E81 偵察機迎撃戦 没SS

【たけきの藩国 偽装施設建設】


NWを目指して飛んで来るという偵察機の襲来に備え、たけきの藩国では国民の総力を結集し、急ピッチに偽装施設の建設が進められていた。
大がかりでいかにも重要そうな偽装施設を出来うる限り低コストでできるだけ早急に作り上げる。そのために選ばれた建設資材は、たけきの藩国に多く自生している竹であった。
竹には弾力性があり、強靱で、中空構造になっているためにとても軽く、なおかつ加工も容易である。
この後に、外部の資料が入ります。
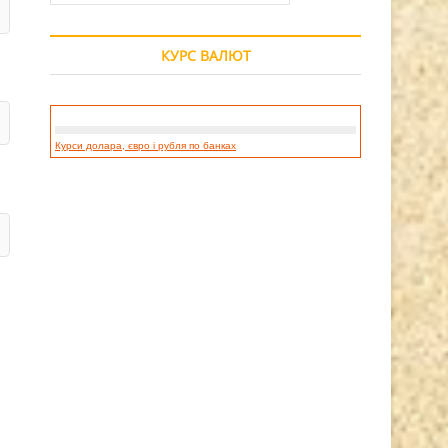
КУРС ВАЛЮТ
Курси долара, євро і рубля по банках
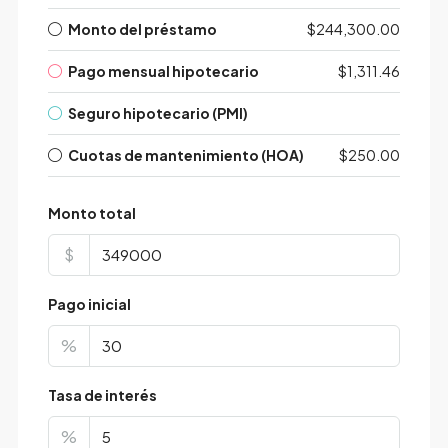
Monto del préstamo
$244,300.00
Pago mensual hipotecario
$1,311.46
Seguro hipotecario (PMI)
Cuotas de mantenimiento (HOA)
$250.00
Monto total
$
Pago inicial
%
Tasa de interés
%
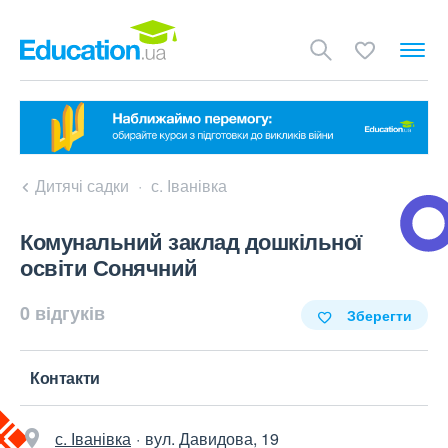
Дитячі садки
с. Іванівка
Комунальний заклад дошкільної
освіти Сонячний
0 відгуків
Зберегти
Контакти
с. Іванівка
вул. Давидова, 19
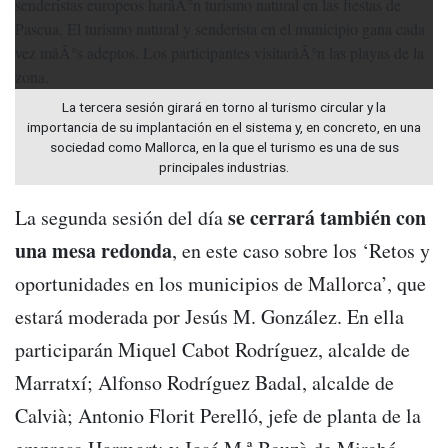
La tercera sesión girará en torno al turismo circular y la
importancia de su implantación en el sistema y, en concreto, en una
sociedad como Mallorca, en la que el turismo es una de sus
principales industrias.
se cerrará también con
La segunda sesión del día
una mesa redonda
, en este caso sobre los ‘Retos y
oportunidades en los municipios de Mallorca’, que
estará moderada por Jesús M. González. En ella
participarán Miquel Cabot Rodríguez, alcalde de
Marratxí; Alfonso Rodríguez Badal, alcalde de
Calvià; Antonio Florit Perelló, jefe de planta de la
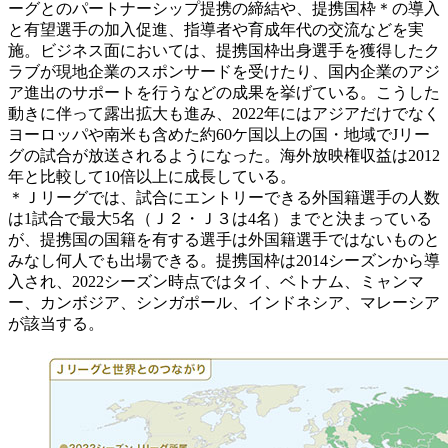
ーグとのパートナーシップ提携の締結や、提携国枠＊の導入
と有望選手の加入促進、指導者や育成年代の交流などを実
施。ビジネス面においては、提携国枠出身選手を獲得したク
ラブが現地企業のスポンサードを受けたり、国内企業のアジ
ア進出のサポートを行うなどの成果を挙げている。こうした
動きに伴って露出拡大も進み、2022年にはアジアだけでなく
ヨーロッパや南米も含めた約60ケ国以上の国・地域でJリー
グの試合が放送されるようになった。海外放映権収益は2012
年と比較して10倍以上に成長している。
＊Ｊリーグでは、試合にエントリーできる外国籍選手の人数
は1試合で最大5名（Ｊ２・Ｊ３は4名）までと決まっている
が、提携国の国籍を有する選手は外国籍選手ではないものと
みなし何人でも出場できる。提携国枠は2014シーズンから導
入され、2022シーズン時点ではタイ、ベトナム、ミャンマ
ー、カンボジア、シンガポール、インドネシア、マレーシア
が該当する。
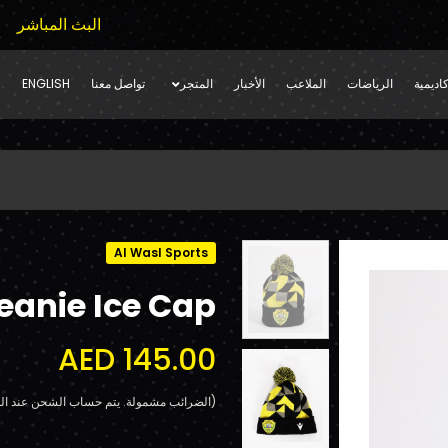
البث المباشر
اديمية
الرياضات
الملاعب
الأخبار
المتجر
تواصل معنا
ENGLISH
Al Wasl Sports
eanie Ice Cap
AED 145.00
(الضرائب مشمولة. يتم حساب الشحن عند الد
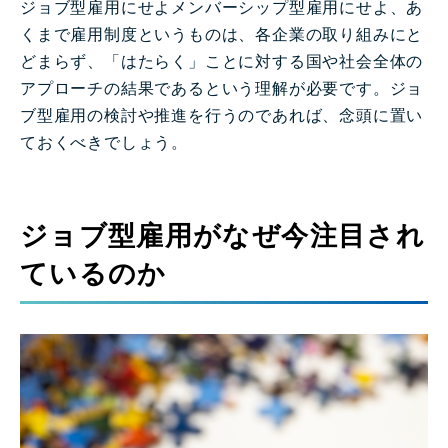
ジョブ型雇用にせよメンバーシップ型雇用にせよ、あ
くまで雇用制度というものは、各企業の取り組みにと
どまらず、「はたらく」ことに対する国や社会全体の
アプローチの結果であるという理解が必要です。ジョ
ブ型雇用の検討や推進を行うのであれば、念頭に置い
ておくべきでしょう。
ジョブ型雇用がなぜ今注目され
ているのか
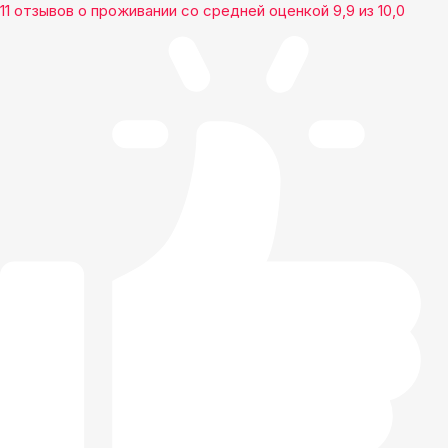
11 отзывов
о проживании со средней оценкой
9,9
из
10,0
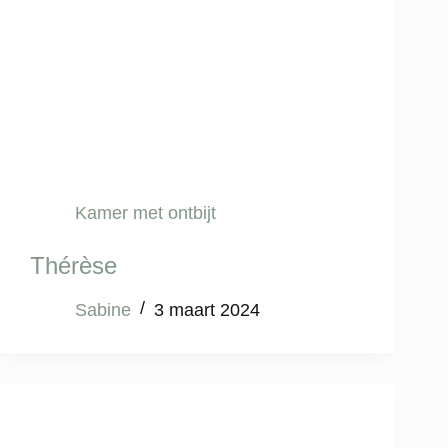
Kamer met ontbijt
Thérèse
Sabine
3 maart 2024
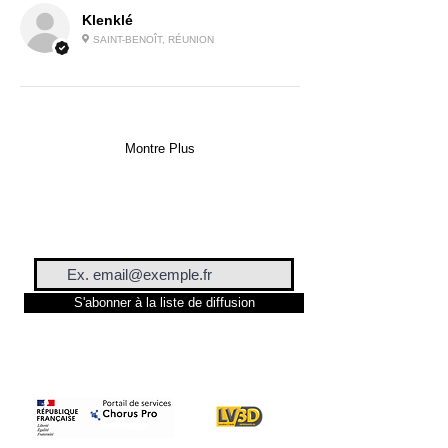
Température
450 °C
Klenklé
max
SAINT-BENOÎT, RÉUNION
d'extrusion
Température
90°C
max de la
chambre
Montre Plus
Température
160°C
max du
plateau
Consommation
S'abonner à la liste de diffusion
Entrée AC
110-140V ~
50/60 Hz
Consommation
600 W
minimale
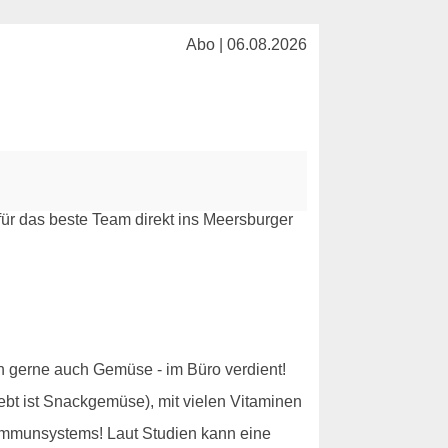
Abo | 06.08.2026
ich gerne auch Gemüse - im Büro verdient!
ebt ist Snackgemüse), mit vielen Vitaminen
 Immunsystems! Laut Studien kann eine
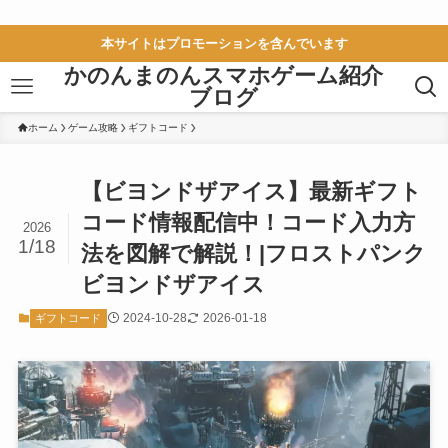
本サイトはプロモーションを含んでいます
かのんまのんスマホゲーム紹介
ブログ
ホーム
ゲーム攻略
ギフトコード
【ビヨンドザアイス】最新ギフト
コード情報配信中！コード入力方
2026
1/18
法を図解で解説！|フロストパンク
ビヨンドザアイス
2024-10-28
2026-01-18
ギフトコード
その竹の特性を建設資材として生かすことにしたのだ。
たけきの藩国内にはたけきの神社の周りに広い竹林があるため、コスト面から見ても非常に優良で、調達も実に容易であった。
そのため、たけきの藩国にとって、竹は偽装のための施設の資材としては最適なものなのだった。

残念ながら……いや、この場合は幸運にもと言うべきであろうか……たけきの藩国の国内には重点的に守るべき重要施設はない。
豊かな恵みをもたらす食糧生産地や、その収穫を保管する食糧倉庫がたけきの藩国の国力の礎だった。
もちろん、腹が減っては戦はできないのだから食糧は重要ではあるが、わんわん帝国では現在食糧過剰な傾向にある。
だから、守るべきは施設ではなく、国民であるというのが、藩王の考えだった。

その考えに基づいて、偽装施設は市街地から離れた場所に建設されている。
偵察機から偽装施設が何らかの攻撃を受けたとしても、国民へ影響を及ぼさない場所が建設用地として選定された。
その用地に、切り出した大量の竹を組み上げ、まるで重要な施設であるような建物を作り上げていく。竹の張りぼてだと見破られないように組み上げた偽装施設には、メタリックカラーのペンキを塗っておく。
「この中になんか適当に電波を流す装置をぶち込んでおきましょう。重要な交信施設とでも思われるように」
「熱探知対策も忘れるなよ」
「おっと。そうだな。熱源は……湯たんぽでも適当に仕掛けておくか」
スクラップに近い材料で交信施設を装う偽装も作り上げる。重要施設を守る訳ではないのだから、必要以上のコストをかけるのは馬鹿げている。とにかく工夫に工夫を重ね、たけきの藩国の国民は力を合わせ、偽装施設を仕上げていく。
「はっはっは。上出来上出来。まさか敵さんもこいつが竹で出来てるなんて思いもしないだろうよ」
出来上がった偽装施設を前にした国民は非常に満足そうであった。
かくして、たけきの藩国では驚くくらいに低コストだが、外見はとても立派な偽装施設を突貫工事で作り上げたのである。

没の理由

作中でも書いているように、たけきの藩国には重要施設がなかったため、偽装施設自体が建設されなかったため、没になりました。